> **Problem description**
Repeat nothing but the line containing "実際、テスト販売や先行リリースなど" and the lines that follow it, up to and including the last line of the data below.

□ □ □ □ □

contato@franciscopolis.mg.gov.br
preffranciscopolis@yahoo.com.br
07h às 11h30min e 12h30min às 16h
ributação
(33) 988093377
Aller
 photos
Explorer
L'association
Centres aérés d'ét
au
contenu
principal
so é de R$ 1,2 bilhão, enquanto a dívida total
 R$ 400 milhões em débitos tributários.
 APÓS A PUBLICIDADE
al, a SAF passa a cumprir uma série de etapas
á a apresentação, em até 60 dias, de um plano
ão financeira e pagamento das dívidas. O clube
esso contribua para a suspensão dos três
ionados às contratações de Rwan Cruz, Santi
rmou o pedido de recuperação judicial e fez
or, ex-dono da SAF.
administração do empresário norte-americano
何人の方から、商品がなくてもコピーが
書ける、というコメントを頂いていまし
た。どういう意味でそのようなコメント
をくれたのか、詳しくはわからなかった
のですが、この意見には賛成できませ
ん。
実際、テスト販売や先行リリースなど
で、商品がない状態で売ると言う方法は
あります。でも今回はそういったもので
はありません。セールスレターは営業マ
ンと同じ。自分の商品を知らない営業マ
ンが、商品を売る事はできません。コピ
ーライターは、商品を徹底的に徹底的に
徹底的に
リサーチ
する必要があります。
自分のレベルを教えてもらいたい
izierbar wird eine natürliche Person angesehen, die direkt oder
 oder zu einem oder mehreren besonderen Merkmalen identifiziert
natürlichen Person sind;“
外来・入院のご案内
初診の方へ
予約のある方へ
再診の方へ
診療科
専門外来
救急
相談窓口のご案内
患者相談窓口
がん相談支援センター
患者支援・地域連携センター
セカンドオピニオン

□ □ □ □ □

> **Result of this task**
実際、テスト販売や先行リリースなど
で、商品がない状態で売ると言う方法は
あります。でも今回はそういったもので
はありません。セールスレターは営業マ
ンと同じ。自分の商品を知らない営業マ
ンが、商品を売る事はできません。コピ
ーライターは、商品を徹底的に徹底的に
徹底的に
リサーチ
する必要があります。
自分のレベルを教えてもらいたい
izierbar wird eine natürliche Person angesehen, die direkt oder
 oder zu einem oder mehreren besonderen Merkmalen identifiziert
natürlichen Person sind;“
外来・入院のご案内
初診の方へ
予約のある方へ
再診の方へ
診療科
専門外来
救急
相談窓口のご案内
患者相談窓口
がん相談支援センター
患者支援・地域連携センター
セカンドオピニオン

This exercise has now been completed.